* Description of the task: Within the lines below, the span from the line with "event that has" to the line with "Därligen has a", both ends included, is to be reproduced exactly, with pictures omitted.

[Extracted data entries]
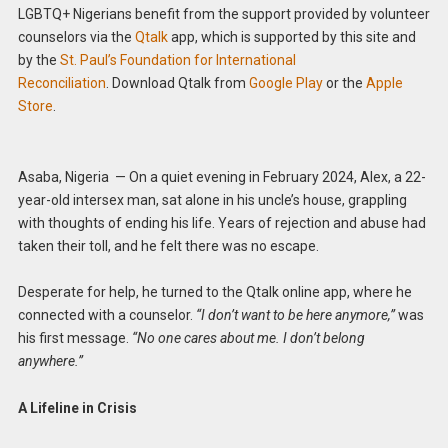
LGBTQ+ Nigerians benefit from the support provided by volunteer
counselors via the
Qtalk
app, which is supported by this site and
by the
St. Paul’s Foundation for International
Reconciliation
. Download Qtalk from
Google Play
or the
Apple
Store
.
Asaba, Nigeria — On a quiet evening in February 2024, Alex, a 22-
year-old intersex man, sat alone in his uncle’s house, grappling
with thoughts of ending his life. Years of rejection and abuse had
taken their toll, and he felt there was no escape.
Desperate for help, he turned to the Qtalk online app, where he
connected with a counselor.
“I don’t want to be here anymore,”
was
his first message.
“No one cares about me. I don’t belong
anywhere.”
A Lifeline in Crisis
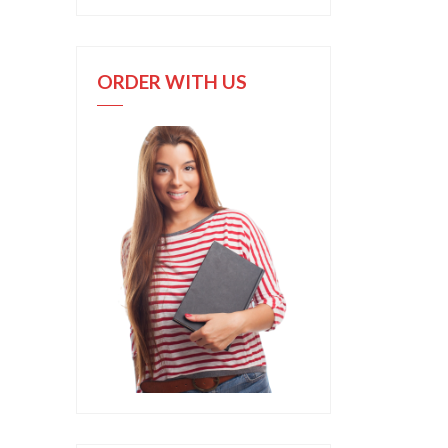
ORDER WITH US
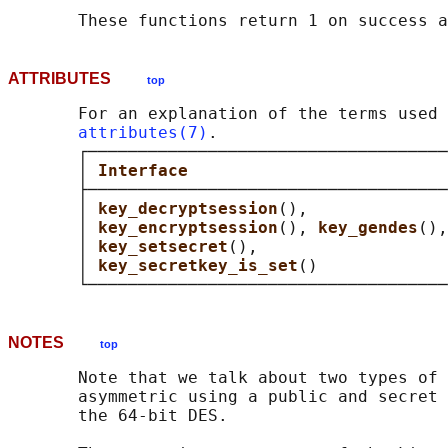
ATTRIBUTES
top
       For an explanation of the terms used 
attributes(7)
.

       ┌────────────────────────────────────
       │ 
Interface                          
       ├────────────────────────────────────
       │ 
key_decryptsession
(),              
       │ 
key_encryptsession
(), 
key_gendes
(),
       │ 
key_setsecret
(),                   
       │ 
key_secretkey_is_set
()             
NOTES
top
       Note that we talk about two types of 
       asymmetric using a public and secret 
       the 64-bit DES.
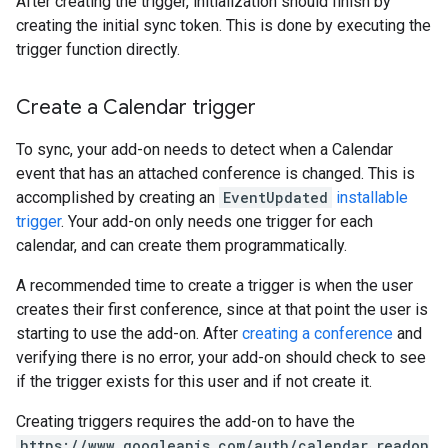
After creating the trigger, initialization should finish by
creating the initial sync token. This is done by executing the
trigger function directly.
Create a Calendar trigger
To sync, your add-on needs to detect when a Calendar
event that has an attached conference is changed. This is
accomplished by creating an
EventUpdated
installable
trigger
. Your add-on only needs one trigger for each
calendar, and can create them programmatically.
A recommended time to create a trigger is when the user
creates their first conference, since at that point the user is
starting to use the add-on. After
creating a conference
and
verifying there is no error, your add-on should check to see
if the trigger exists for this user and if not create it.
Creating triggers requires the add-on to have the
https://www.googleapis.com/auth/calendar.readon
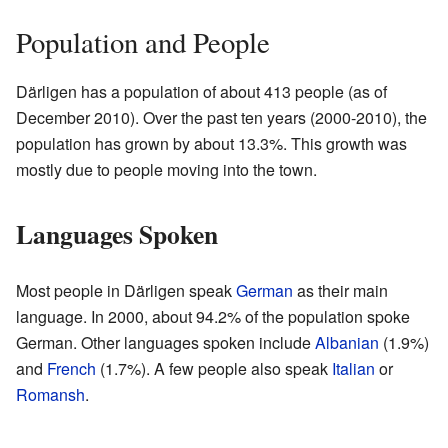
Population and People
Därligen has a population of about 413 people (as of
December 2010). Over the past ten years (2000-2010), the
population has grown by about 13.3%. This growth was
mostly due to people moving into the town.
Languages Spoken
Most people in Därligen speak
German
as their main
language. In 2000, about 94.2% of the population spoke
German. Other languages spoken include
Albanian
(1.9%)
and
French
(1.7%). A few people also speak
Italian
or
Romansh
.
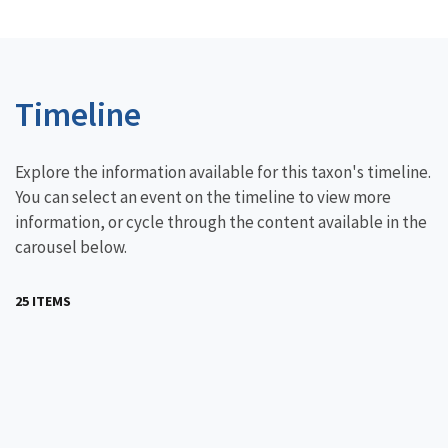
Timeline
Explore the information available for this taxon's timeline.
You can select an event on the timeline to view more
information, or cycle through the content available in the
carousel below.
25 ITEMS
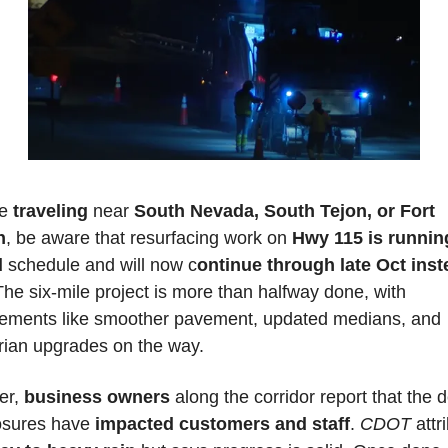
e 
traveling 
near 
South Nevada, South Tejon, or Fort 
n
, be aware that resurfacing work on 
Hwy 115 is running
d
 schedule and will now c
ontinue through late Oct inste
The six-mile project is more than halfway done, with 
ements like smoother pavement, updated medians, and 
rian upgrades on the way. 
r, 
business owners
 along the corridor report that the d
osures have 
impacted customers and staff
. 
CDOT
 attr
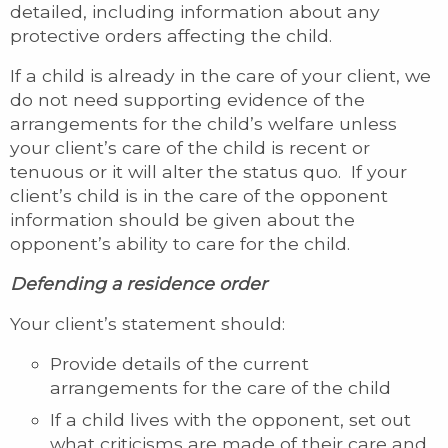
detailed, including information about any
protective orders affecting the child.
If a child is already in the care of your client, we
do not need supporting evidence of the
arrangements for the child’s welfare unless
your client’s care of the child is recent or
tenuous or it will alter the status quo. If your
client’s child is in the care of the opponent
information should be given about the
opponent’s ability to care for the child.
Defending a residence order
Your client’s statement should:
Provide details of the current
arrangements for the care of the child
If a child lives with the opponent, set out
what criticisms are made of their care and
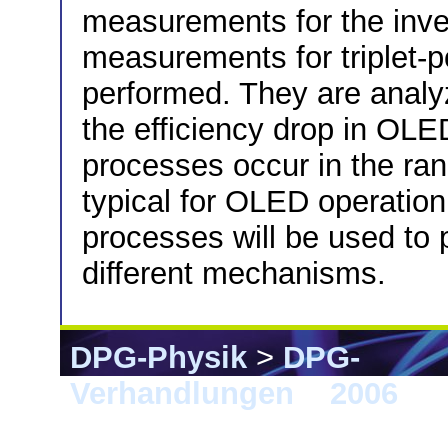
measurements for the inve
measurements for triplet-
performed. They are anal
the efficiency drop in OLE
processes occur in the ran
typical for OLED operation
processes will be used to 
different mechanisms.
DPG-Physik
>
DPG-
Verhandlungen
>
2006
> 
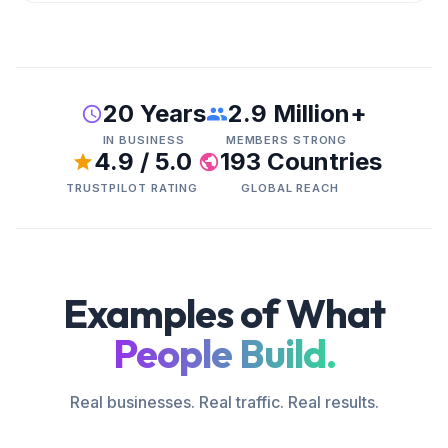
20 Years
2.9 Million+
IN BUSINESS
MEMBERS STRONG
4.9 / 5.0
193 Countries
TRUSTPILOT RATING
GLOBAL REACH
Examples of What
People Build.
Real businesses. Real traffic. Real results.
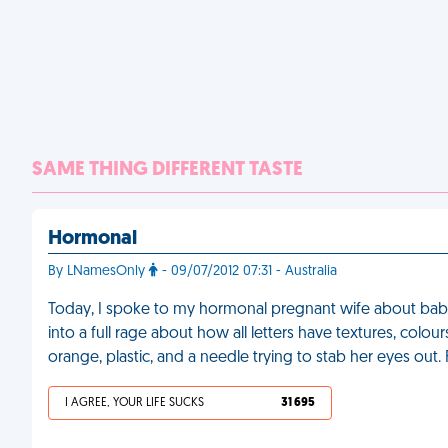
SAME THING DIFFERENT TASTE
Hormonal
By LNamesOnly
- 09/07/2012 07:31 - Australia
Today, I spoke to my hormonal pregnant wife about baby 
into a full rage about how all letters have textures, colour
orange, plastic, and a needle trying to stab her eyes out.
I AGREE, YOUR LIFE SUCKS
31 695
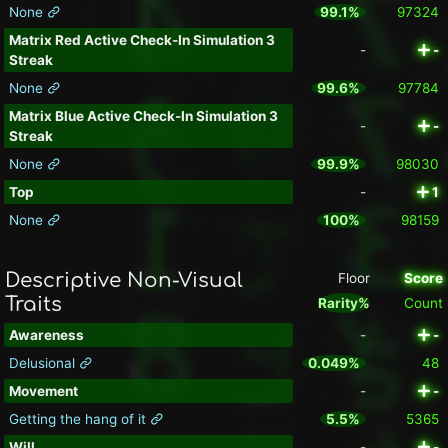
None
99.1%
97324
Matrix Red Active Check-In Simulation 3
-
-
Streak
None
99.6%
97784
Matrix Blue Active Check-In Simulation 3
-
-
Streak
None
99.9%
98030
Top
-
1
None
100%
98159
Descriptive Non-Visual
Floor
Score
Traits
Rarity%
Count
Awareness
-
-
Delusional
0.049%
48
Movement
-
-
Getting the hang of it
5.5%
5365
Will
-
-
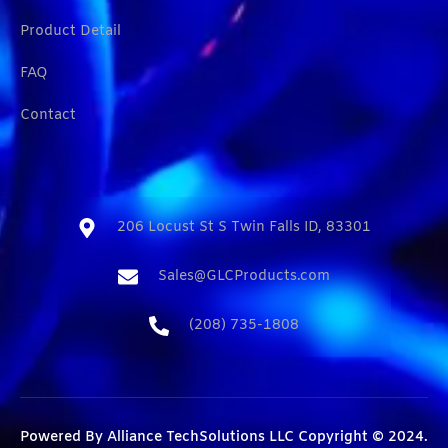
Product Detail
FAQ
Contact
206 Locust St S Twin Falls ID, 83301​
Sales@GLCProducts.com​
(208) 735-1808​
Powered By
Alliance TechSolutions LLC
Copyright © 2024.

* Output below:
event that has an attached conference is changed. This is
accomplished by creating an
EventUpdated
installable
trigger
. Your add-on only needs one trigger for each
calendar, and can create them programmatically.
A recommended time to create a trigger is when the user
creates their first conference, since at that point the user is
starting to use the add-on. After
creating a conference
and
verifying there is no error, your add-on should check to see
if the trigger exists for this user and if not create it.
Creating triggers requires the add-on to have the
https://www.googleapis.com/auth/calendar.readon
Population and People
Därligen has a population of about 413 people (as of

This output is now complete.